Stored items:
....

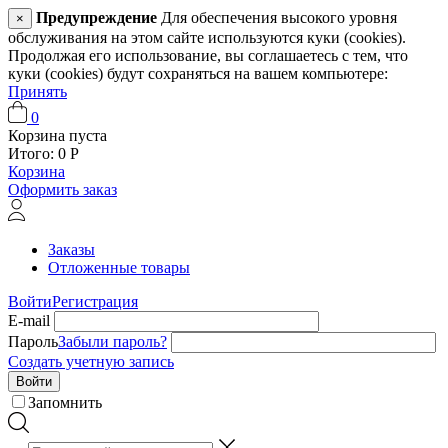
Предупреждение
Для обеспечения высокого уровня
×
обслуживания на этом сайте используются куки (cookies).
Продолжая его использование, вы соглашаетесь с тем, что
куки (cookies) будут сохраняться на вашем компьютере:
Принять
0
Корзина пуста
Итого:
0
Р
Корзина
Оформить заказ
Заказы
Отложенные товары
Войти
Регистрация
E-mail
Пароль
Забыли пароль?
Создать учетную запись
Войти
Запомнить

....

> What you need to do
Please retype the data exactly as it appears, but without any of its pictures.

> Reply to the task
Предупреждение
Для обеспечения высокого уровня
×
обслуживания на этом сайте используются куки (cookies).
Продолжая его использование, вы соглашаетесь с тем, что
куки (cookies) будут сохраняться на вашем компьютере:
Принять
0
Корзина пуста
Итого:
0
Р
Корзина
Оформить заказ
Заказы
Отложенные товары
Войти
Регистрация
E-mail
Пароль
Забыли пароль?
Создать учетную запись
Войти
Запомнить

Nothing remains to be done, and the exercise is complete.